Our last day in Cuzco (today) involved a walking tour of markets and squares. We cleaned up our rooms, packed our bags, and then headed out. The hotel, which caters to EF tour groups, had only tiny garbage cans in the bathrooms. When I asked for those big black plastic bags to clean up, they looked at me as though I were asking for golden earrings for the whole group. I thought back to the many locker cleanouts at Deal, and decided that it was on the hotel if they spent the next five hours cleaning up after 52 eighth graders. Special note to parents: your kids are neither cleaner nor messier on average than any other eighth graders. I presume we could have built a small mountain of soda bottles, water bottles, chip wrappers, discarded batteries, and miscellaneous materiel.

I stayed back in the hotel with a couple of ill students - newly ill, as it turns out, not the ones who had been feeling bad before. Altitude is a funny, sickness-inducing thing.
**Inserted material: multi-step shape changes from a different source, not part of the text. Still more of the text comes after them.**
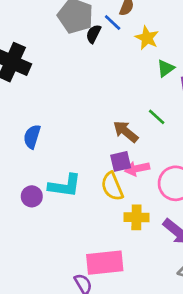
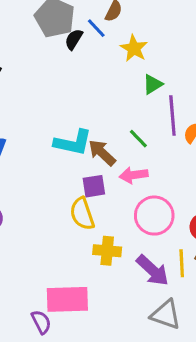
pink arrow: (137, 169) -> (134, 175), moved
cyan L-shape: (65, 186) -> (73, 143), moved

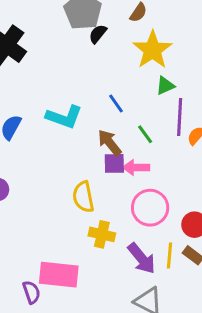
blue line: (96, 28) -> (116, 104), moved
yellow star: (134, 48) -> (152, 50), size x1.5
cyan L-shape: (73, 143) -> (64, 117), moved
purple square: (94, 186) -> (114, 163), moved

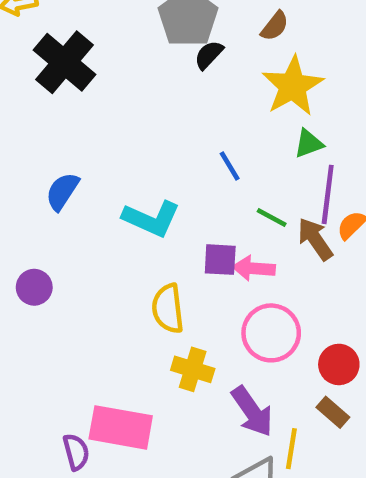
cyan L-shape: (64, 117) -> (151, 219), moved
green line: (145, 134) -> (272, 217), turned -30
brown arrow: (110, 143) -> (315, 239), moved
yellow line: (169, 256) -> (291, 449), moved

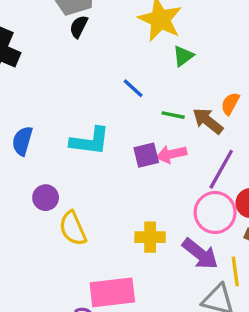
black semicircle: (209, 55) -> (79, 27), moved
purple line: (328, 194) -> (221, 169), moved, turned 39
purple circle: (34, 287) -> (46, 198), moved
yellow semicircle: (168, 309) -> (73, 228), moved
pink circle: (271, 333) -> (215, 212), moved

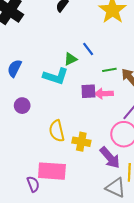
green triangle: (183, 56) -> (70, 59), moved
green line: (173, 115) -> (109, 70), turned -32
yellow semicircle: (73, 228) -> (57, 131), moved

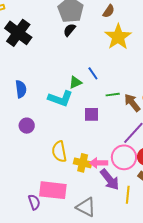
blue semicircle: (15, 68) -> (21, 89), turned 144
pink arrow: (104, 94) -> (99, 163), moved
gray triangle: (116, 188) -> (86, 207), moved

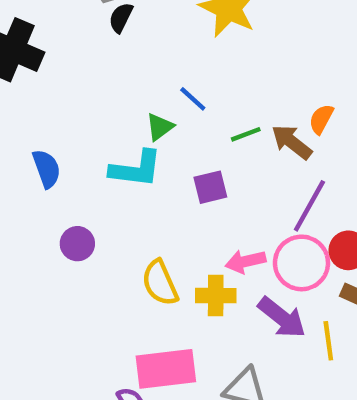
pink arrow: (99, 163) -> (245, 261), moved

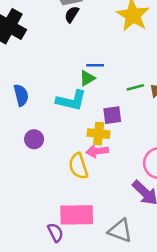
blue line: (193, 99) -> (95, 65), moved, turned -49
pink arrow: (245, 261) -> (97, 151), moved
yellow cross: (216, 296) -> (99, 134), moved

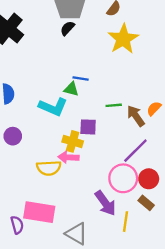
green triangle: (87, 78) -> (71, 89), turned 35
yellow semicircle: (78, 166) -> (49, 168), turned -85

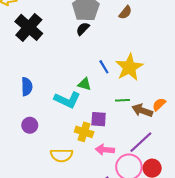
yellow star: (123, 39) -> (129, 67), moved
blue line: (81, 78) -> (104, 67), moved, turned 48
brown arrow: (136, 116) -> (142, 110), turned -36
pink arrow: (69, 157) -> (105, 150), moved

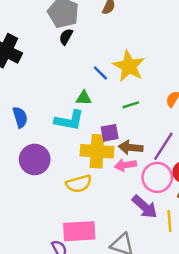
brown arrow: (142, 110) -> (131, 147), moved
purple circle: (30, 125) -> (35, 159), size x1.6
yellow cross: (84, 132) -> (97, 151), size x1.5

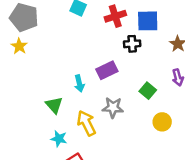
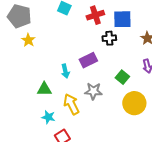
yellow star: (19, 46) -> (28, 40), moved
green triangle: (54, 105) -> (44, 89), turned -49
yellow circle: (162, 122) -> (134, 103), size x1.5

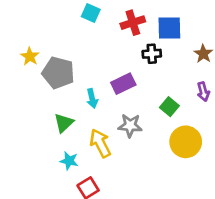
gray pentagon: (19, 16) -> (58, 73), moved
yellow star: (28, 40) -> (30, 56), moved
green triangle: (44, 89) -> (64, 123), turned -42

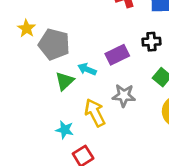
black cross: (152, 54) -> (151, 42), moved
cyan arrow: (92, 98) -> (87, 69), turned 126
green triangle: (64, 123) -> (65, 81), moved

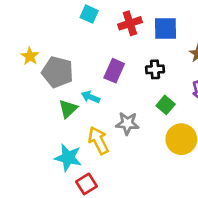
purple rectangle: (117, 55) -> (114, 71), moved, turned -40
cyan star: (65, 130) -> (68, 158), size x1.5

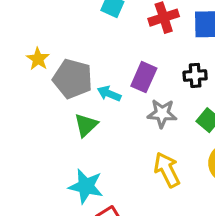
cyan arrow: (90, 97) -> (109, 94), moved
gray star: (127, 123) -> (162, 113), moved
yellow arrow: (98, 140) -> (167, 170), moved

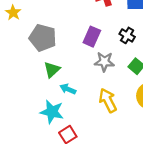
yellow star: (38, 59) -> (13, 13), moved
black cross: (195, 75) -> (127, 35), turned 35
cyan arrow: (109, 94) -> (68, 89), moved

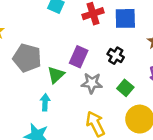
green triangle: (52, 70) -> (56, 75), moved
cyan arrow: (68, 89) -> (45, 102), moved, turned 70

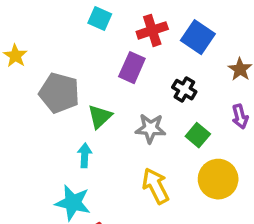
blue square: (125, 18) -> (198, 37), turned 35
purple rectangle: (79, 57) -> (132, 68), moved

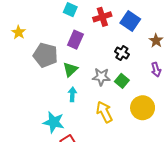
purple rectangle: (132, 68) -> (75, 40), moved
green square: (198, 135) -> (122, 81), moved
cyan arrow: (85, 155) -> (72, 94), moved

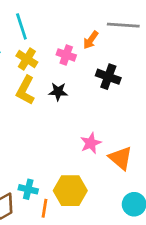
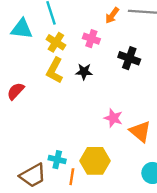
orange arrow: (91, 40) -> (112, 15), moved
pink star: (91, 143) -> (113, 118), turned -30

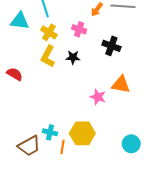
red semicircle: (16, 91) -> (15, 74), turned 77
orange triangle: (140, 131) -> (121, 84), moved, turned -30

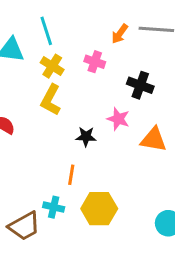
black star: (73, 57) -> (86, 137), moved
pink star: (98, 97) -> (118, 119), moved
orange line: (62, 147) -> (71, 175), moved

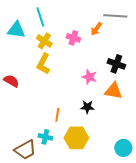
orange arrow: (120, 34) -> (96, 29), moved
black cross: (140, 85) -> (116, 64), moved
black star: (86, 137) -> (87, 107), moved

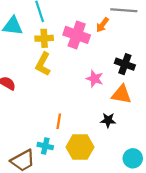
pink cross: (73, 38) -> (77, 35), size x1.6
yellow cross: (44, 41) -> (44, 38), turned -35
black star: (87, 107) -> (108, 120), moved

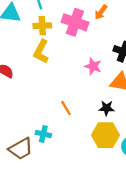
orange line: (59, 121) -> (66, 108), moved, turned -40
yellow hexagon: (80, 147) -> (105, 135), moved

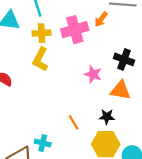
pink cross: (75, 22) -> (75, 30), turned -35
orange line: (66, 108) -> (74, 122), moved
When the kids returned, with all sorts of new items they were buzzed and energetic. They had visited a big market that every Latin American town has - animal meats, clothing, small household items, toiletries, souvenirs. This is the equivalent of Costco - everything and anything you can think of, in large quantities. Having lived in Latin America, I can attest to the invaluable presence these markets play - you really can get a piece for everything you might have misplaced. Neal Downing has some amazing, and yet horrific, photos.

Our farewell lunch in Cuzco was the same as our arrival lunch - around the corner at Valentina's. This really is good Peruvian food, served well and in good quantities. A look around showed a much savvier group of travelers. These students had gone from asking whether they should identify themselves as students on their travel documents to seasoned travelers - challenging exchange rates, shopping in various locations for particular items, ordering in Spanish in many different eateries, meeting Peruvians in markets, orphanages, and ruins.

We gathered back at the hotel and waited to load. While heading to the airport, I overheard the students reminisce about how different they felt going to the airport this time. The joked about the lack of air, what seemed old hat to them, and how they were looking forward to traveling home.  We left Cuzco and landed quickly in Lima. A lunch/dinner at Papa Johns or McDonalds was the first thing many of us did (why no rush for Peruvian chicken?). There was a little jostling at the end as many of our kids tried to get the phone numbers (sorry, very ancient of me) the FACEBOOK or TWITTER names of their new friends from the Georgia group that accompanied us. And now, 17 of us sit in front of Gate 25, back in our air travel cohort, ready to go to Newark and home by tomorrow.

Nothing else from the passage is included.